### TASK PROMPT
The answer must reproduce all of the data below exactly and contain no images.

(Collected data)
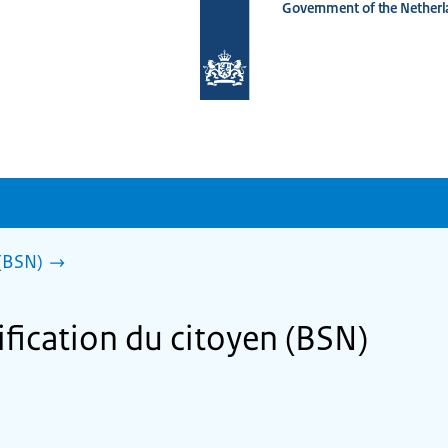
Government of the Netherl
To
the
homepage
of
www.netherlandsworldwide.nl
 (BSN)
fication du citoyen (BSN)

### OUTPUT BELOW
Government of the Netherl
To
the
homepage
of
www.netherlandsworldwide.nl
 (BSN)
fication du citoyen (BSN)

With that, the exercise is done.